From the first line through the last, transcribe the listing word for word.

=== Section Start ===

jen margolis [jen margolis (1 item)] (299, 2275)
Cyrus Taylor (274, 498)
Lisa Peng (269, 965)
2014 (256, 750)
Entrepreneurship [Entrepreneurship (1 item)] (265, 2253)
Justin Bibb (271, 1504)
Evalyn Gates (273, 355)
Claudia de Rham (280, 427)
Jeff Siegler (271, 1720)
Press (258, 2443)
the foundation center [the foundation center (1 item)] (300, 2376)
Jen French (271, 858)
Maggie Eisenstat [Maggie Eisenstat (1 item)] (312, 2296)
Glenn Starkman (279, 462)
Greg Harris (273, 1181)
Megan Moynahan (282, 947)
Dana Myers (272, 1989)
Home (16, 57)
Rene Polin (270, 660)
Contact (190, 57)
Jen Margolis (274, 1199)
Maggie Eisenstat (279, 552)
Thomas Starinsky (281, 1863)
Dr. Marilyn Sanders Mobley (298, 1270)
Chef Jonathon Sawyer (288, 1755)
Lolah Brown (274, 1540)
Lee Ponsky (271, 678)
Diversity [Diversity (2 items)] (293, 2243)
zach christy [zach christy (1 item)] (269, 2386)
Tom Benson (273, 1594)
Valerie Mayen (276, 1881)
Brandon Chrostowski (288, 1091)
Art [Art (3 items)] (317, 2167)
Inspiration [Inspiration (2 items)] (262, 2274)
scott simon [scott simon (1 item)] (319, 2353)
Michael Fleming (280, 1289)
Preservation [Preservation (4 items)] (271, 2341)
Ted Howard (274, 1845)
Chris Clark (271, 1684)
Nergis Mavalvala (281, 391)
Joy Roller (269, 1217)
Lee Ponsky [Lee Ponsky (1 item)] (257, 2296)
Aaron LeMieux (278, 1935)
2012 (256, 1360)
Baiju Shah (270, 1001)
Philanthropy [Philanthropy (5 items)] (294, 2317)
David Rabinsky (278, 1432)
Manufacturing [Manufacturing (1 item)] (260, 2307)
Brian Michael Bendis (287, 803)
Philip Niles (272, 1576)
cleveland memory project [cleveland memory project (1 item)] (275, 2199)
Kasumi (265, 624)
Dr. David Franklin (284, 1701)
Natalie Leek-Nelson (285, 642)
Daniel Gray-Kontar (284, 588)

=== Section End ===

RESULT FOR THIS TASK:
jen margolis [jen margolis (1 item)] (299, 2275)
Cyrus Taylor (274, 498)
Lisa Peng (269, 965)
2014 (256, 750)
Entrepreneurship [Entrepreneurship (1 item)] (265, 2253)
Justin Bibb (271, 1504)
Evalyn Gates (273, 355)
Claudia de Rham (280, 427)
Jeff Siegler (271, 1720)
Press (258, 2443)
the foundation center [the foundation center (1 item)] (300, 2376)
Jen French (271, 858)
Maggie Eisenstat [Maggie Eisenstat (1 item)] (312, 2296)
Glenn Starkman (279, 462)
Greg Harris (273, 1181)
Megan Moynahan (282, 947)
Dana Myers (272, 1989)
Home (16, 57)
Rene Polin (270, 660)
Contact (190, 57)
Jen Margolis (274, 1199)
Maggie Eisenstat (279, 552)
Thomas Starinsky (281, 1863)
Dr. Marilyn Sanders Mobley (298, 1270)
Chef Jonathon Sawyer (288, 1755)
Lolah Brown (274, 1540)
Lee Ponsky (271, 678)
Diversity [Diversity (2 items)] (293, 2243)
zach christy [zach christy (1 item)] (269, 2386)
Tom Benson (273, 1594)
Valerie Mayen (276, 1881)
Brandon Chrostowski (288, 1091)
Art [Art (3 items)] (317, 2167)
Inspiration [Inspiration (2 items)] (262, 2274)
scott simon [scott simon (1 item)] (319, 2353)
Michael Fleming (280, 1289)
Preservation [Preservation (4 items)] (271, 2341)
Ted Howard (274, 1845)
Chris Clark (271, 1684)
Nergis Mavalvala (281, 391)
Joy Roller (269, 1217)
Lee Ponsky [Lee Ponsky (1 item)] (257, 2296)
Aaron LeMieux (278, 1935)
2012 (256, 1360)
Baiju Shah (270, 1001)
Philanthropy [Philanthropy (5 items)] (294, 2317)
David Rabinsky (278, 1432)
Manufacturing [Manufacturing (1 item)] (260, 2307)
Brian Michael Bendis (287, 803)
Philip Niles (272, 1576)
cleveland memory project [cleveland memory project (1 item)] (275, 2199)
Kasumi (265, 624)
Dr. David Franklin (284, 1701)
Natalie Leek-Nelson (285, 642)
Daniel Gray-Kontar (284, 588)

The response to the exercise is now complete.